Start of Material for this exercise

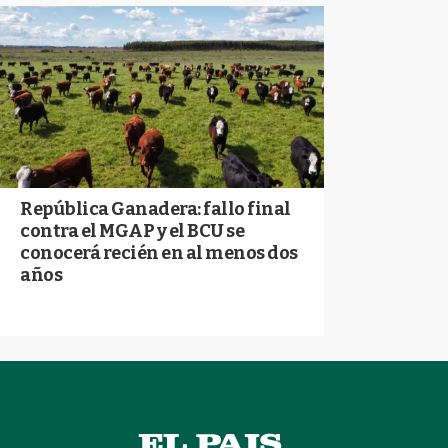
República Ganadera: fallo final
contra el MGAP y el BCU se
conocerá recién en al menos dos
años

End of Material for this exercise
Start of Material for this exercise

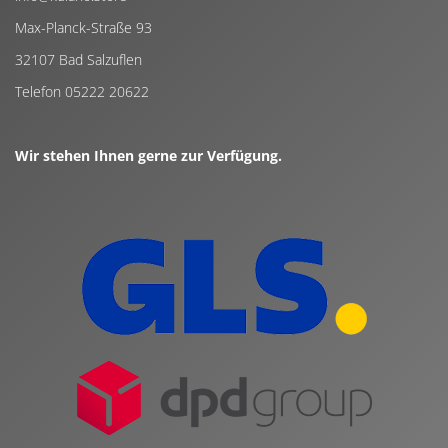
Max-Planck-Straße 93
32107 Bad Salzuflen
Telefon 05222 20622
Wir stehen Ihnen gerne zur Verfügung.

End of Material for this exercise

— Your instructions —
Above is a listing; print exactly its lines from the one with "Telefon 05222 20622" through the one with "Wir stehen Ihnen gerne zur Verfügung.", and no other lines.

— Task response —
Telefon 05222 20622
Wir stehen Ihnen gerne zur Verfügung.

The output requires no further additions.